2

I have dictionary of arrays as like:

y_dict= {1: np.array([5, 124, 169, 111, 122, 184]),
         2: np.array([1, 2, 3, 4, 5, 6, 111, 184]), 
         3: np.array([169, 5, 111, 152]), 
         4: np.array([0, 567, 5, 78, 90, 111]),
         5: np.array([]),
         6: np.array([])}

I need to find interception of arrays in my dictionary: y_dict. As a first step I cleared dictionary from empty arrays, as like

dic = {i:j for i,j in y_dict.items() if np.array(j).size != 0}

So, dic has the following view:

dic = { 1: np.array([5, 124, 169, 111, 122, 184]),
        2: np.array([1, 2, 3, 4, 5, 6, 111, 184]), 
        3: np.array([169, 5, 111, 152]), 
        4: np.array([0, 567, 5, 78, 90, 111])}

To find interception I tried to use tuple approach as like:

result_dic = list(set.intersection(*({tuple(p) for p in v} for v in dic.values())))

Actual result is empty list: [];

Expected result should be: [5, 111]

Could you please help me to find intersection of arrays in dictionary? Thanks

Jean-François Fabre
  • 137,073
  • 23
  • 153
  • 219
Cindy
  • 568
  • 7
  • 20

2 Answers2

2

The code you posted is overcomplex and wrong because there's one extra inner iteration that needs to go. You want to do:

result_dic = list(set.intersection(*(set(v) for v in dic.values())))

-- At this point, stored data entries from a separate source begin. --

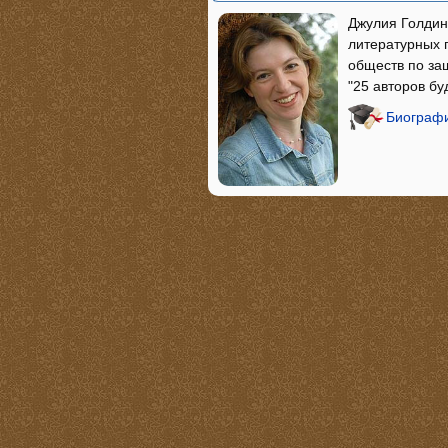
Джулия Голдин
литературных 
обществ по за
"25 авторов буду
Биографи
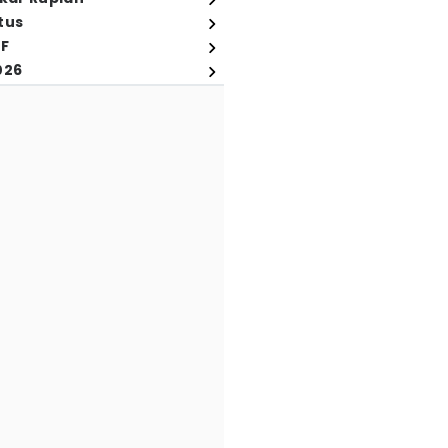
tus
FF
026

or with map and without a for loop:

result_dic = list(set.intersection(*(map(set,dic.values()))))

result

[5, 111]
  • iterate on the values (ignore the keys)
  • convert each numpy array to a set (converting to tuple also works, but intersection would convert those to sets anyway)
  • pass the lot to intersection with argument unpacking

We can even get rid of step 1 by creating sets on every array and filtering out the empty ones using filter:

result_dic = list(set.intersection(*(filter(None,map(set,y_dict.values())))))

That's for the sake of a one-liner, but in real life, expressions may be decomposed so they're more readable & commentable. That decomposition may also help us to avoid the crash which occurs when passed no arguments (because there were no non-empty sets) which defeats the smart way to intersect sets (first described in Best way to find the intersection of multiple sets?).

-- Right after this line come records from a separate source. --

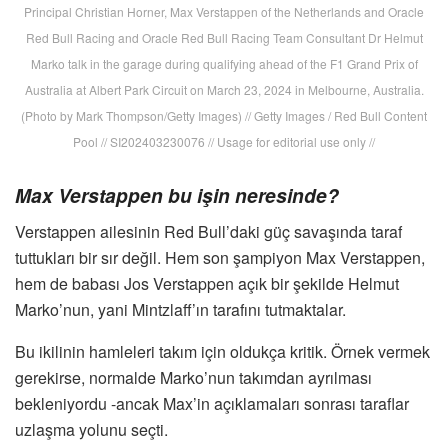
Principal Christian Horner, Max Verstappen of the Netherlands and Oracle
Red Bull Racing and Oracle Red Bull Racing Team Consultant Dr Helmut
Marko talk in the garage during qualifying ahead of the F1 Grand Prix of
Australia at Albert Park Circuit on March 23, 2024 in Melbourne, Australia.
(Photo by Mark Thompson/Getty Images) // Getty Images / Red Bull Content
Pool // SI202403230076 // Usage for editorial use only //
Max Verstappen bu işin neresinde?
Verstappen ailesinin Red Bull’daki güç savaşında taraf
tuttukları bir sır değil. Hem son şampiyon Max Verstappen,
hem de babası Jos Verstappen açık bir şekilde Helmut
Marko’nun, yani Mintzlaff’ın tarafını tutmaktalar.
Bu ikilinin hamleleri takım için oldukça kritik. Örnek vermek
gerekirse, normalde Marko’nun takımdan ayrılması
bekleniyordu -ancak Max’in açıklamaları sonrası taraflar
uzlaşma yolunu seçti.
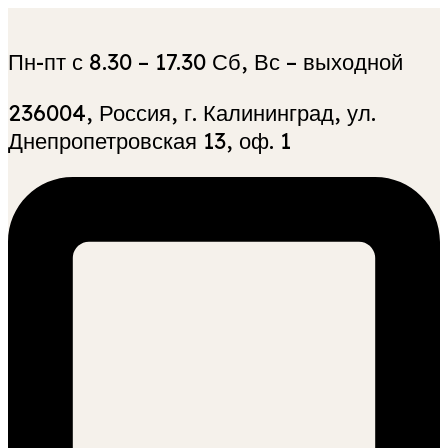
Пн-пт с 8.30 – 17.30 Сб, Вс – выходной
236004, Россия, г. Калининград, ул.
Днепропетровская 13, оф. 1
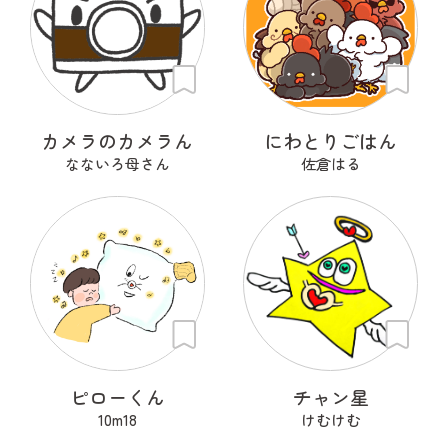
カメラのカメラん
にわとりごはん
なないろ母さん
佐倉はる
ピローくん
チャン星
10m18
けむけむ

Just create the list beforehand, and call intersection only if the list is not empty. If empty, just create an empty set instead:

non_empty_sets = [set(x) for x in y_dict.values() if x.size]
result_dic = list(set.intersection(*non_empty_sets)) if non_empty_sets else set()
Jean-François Fabre
  • 137,073
  • 23
  • 153
  • 219
  • Thanks a lot for your explanation :) – Cindy Dec 10 '19 at 15:08
  • I tried to use the last one solution without mentioned step1 for deleting empty arrays from dict and received an issue `unhashable type: 'numpy.ndarray'`. I don't understand why it happens? Do you have an idea why it happens? – Cindy Dec 10 '19 at 15:19
  • I think your real data is different from the one shown. Maybe you have 2D arrays? because converting a numpy array to a set iterates on the elements of the array. If the elements are hashable (like with integers) it works, else it doesn't. – Jean-François Fabre Dec 10 '19 at 15:35
  • 1
    for `dict` with more than 20 arrays inside appears weird error: `descriptor 'intersection' of 'set' object needs an argument` :-( – Cindy Dec 10 '19 at 19:40
  • you need to create another question, and a [mcve] for this – Jean-François Fabre Dec 10 '19 at 20:04
  • @Jean-FrançoisFabre You have the same bug as https://stackoverflow.com/questions/59275902/list-comprehension-and-intersection-problem/59275948?noredirect=1#comment104758873_59275948 – wim Dec 10 '19 at 22:00
  • err, what do you mean? `>>> set.intersection({3,4},{5,4}) {4}` there's no `self` in `set.intersection` – Jean-François Fabre Dec 10 '19 at 22:05
  • Yes there is. That only works because the `{3,4}` gets sent in as "self". It will crash with an error message very similar to [the one Cindy was seeing](https://stackoverflow.com/questions/59269849/python-intersection-of-arrays-in-dictionary?noredirect=1&lq=1#comment104755618_59269927) if you try to intersect an empty collection (e.g. `set.intersection(*(set(v) for v in {}.values()))`). – wim Dec 10 '19 at 22:09
  • adapted the answer to fix this issue – Jean-François Fabre Dec 10 '19 at 22:17
  • OK, but it's just a bandaid fix and this code is still very ugly so my vote stands. – wim Dec 10 '19 at 22:56
1

You should be using numpy's intersection here, not directly in Python. And you'll need to add special handling for the empty intersection.

>>> intersection = None
>>> for a in y_dict.values(): 
...     if a.size: 
...         if intersection is None: 
...             intersection = a 
...             continue 
...         intersection = np.intersect1d(intersection, a) 
...
>>> if intersection is not None: 
...     print(intersection)
...
[  5 111]

For the case where intersection is None, it means that all of the arrays in y_dict had size zero (no elements). In this case the intersection is not well-defined, you have to decide for yourself what the code should do here - probably raise an exception, but it depends on the use-case.

wim
  • 338,267
  • 99
  • 616
  • 750